Little Boots’ ‘Nocturnes’: Album Review

Stephen Sears | May 7, 2013 5:30 am
The media narrative on Victoria “Little Boots” Hesketh’s sophomore album, the one in which an artist gets pushed down by the heavy hand of the modern music industry…that story ends here. Because it doesn’t matter. In a year, no one will remember the delays or the lengths to which Hesketh went to make sure she realized her own vision. What they will remember is simple: Nocturnes (out today, ) is a solid work of cinematic, nighttime disco.

Album opener “Motorway” sets an elegiac tone with a beautiful 40-second intro before evolving into a narrative of two lovers — or friends? — escaping their small town “for the unknown.” With percolating synths and angelic harmonies, the mood Hesketh creates is reminiscent of Tangerine Dream‘s “Love On A Train” (see the movie Risky Business); both tracks are like smooth, slow motion bullets.

The predominant mood on Nocturnes is, aptly, introspection…teardrops at midnight. Most tracks stretch out with instrumental passages that allow Hesketh to create a proper emotional arc. The seven-minute “Strangers” harkens back to the Moroder-esque synths of the first Little Boots single, “Stuck On Repeat.” This one, a monolith of sad disco, matches beautiful electronics with a dysfunctional affair:

You go out drinking to forget And when we meet by accident Or self-conscious coincidence There’s an uncomfortable suspense A thousand words hanging unsaid.

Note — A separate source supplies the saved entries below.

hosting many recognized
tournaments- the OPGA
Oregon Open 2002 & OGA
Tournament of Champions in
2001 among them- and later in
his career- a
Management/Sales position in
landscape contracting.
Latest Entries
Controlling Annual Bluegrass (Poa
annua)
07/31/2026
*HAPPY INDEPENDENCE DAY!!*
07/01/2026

The album isn’t all dark dancefloors and glowing dashboards. The up-tempo “Beat Beat” is the blond sister to Daft Punk‘s current, bass-heavy “Get Lucky.” If tunes were outfits, “Beat Beat” is a zippered jumpsuit: it slinks along to a wicked groove-driven instrumental bridge. The anthmic pop of “Crescendo” boasts a spine tingler moment at 2:49 when the music drops and a multi-tracked Hesketh chants, “We keep getting louder, and I can’t stand the noise.”

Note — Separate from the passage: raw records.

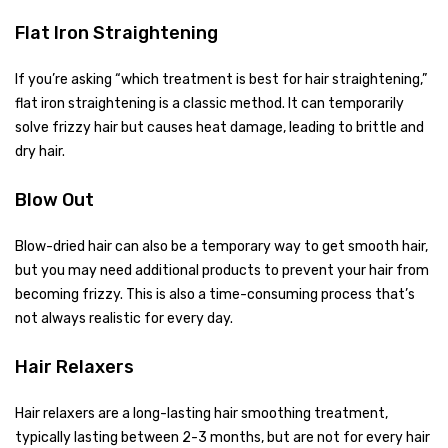
Flat Iron Straightening
If you’re asking “which treatment is best for hair straightening,”
flat iron straightening is a classic method. It can temporarily
solve frizzy hair but causes heat damage, leading to brittle and
dry hair.
Blow Out
Blow-dried hair can also be a temporary way to get smooth hair,
but you may need additional products to prevent your hair from
becoming frizzy. This is also a time-consuming process that’s
not always realistic for every day.
Hair Relaxers
Hair relaxers are a long-lasting hair smoothing treatment,
typically lasting between 2-3 months, but are not for every hair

For “Every Night I Say A Prayer,” Hesketh collaborated with Andy Butler of Hercules And Love Affair on a shape-throwing piece of house music. The legendary children of New York’s voguing houses will find she’s supplied them with a new soundtrack. “Shake” has a similar indie disco vibe. The album’s centerpiece, it culminates in a glistening breakdown at the 3:40 mark: “There’s only one thing you should really know / I tell you this place is about to blow,” she cooly sings before the arrangement explodes into a dancefloor Moment.

It all winds up with album closer “Satellite,” which mainlines the same euphoria Kylie Minogue captured so well on her 2010 LP, Aphrodite. Like a party ending with 4 a.m. fireworks, it pings and pops and explodes into spiraling synths, beats and rat-a-tat tat percussion.

Hesketh seems warmer and more assured than ever in the environment she’s created on Nocturnes. With a production assist from New York dance producer Tim Goldsworthy, she’s gotten so comfortable in her musical skin that she makes it sound effortless. The result is a rare bird: a second album that far exceeds the debut.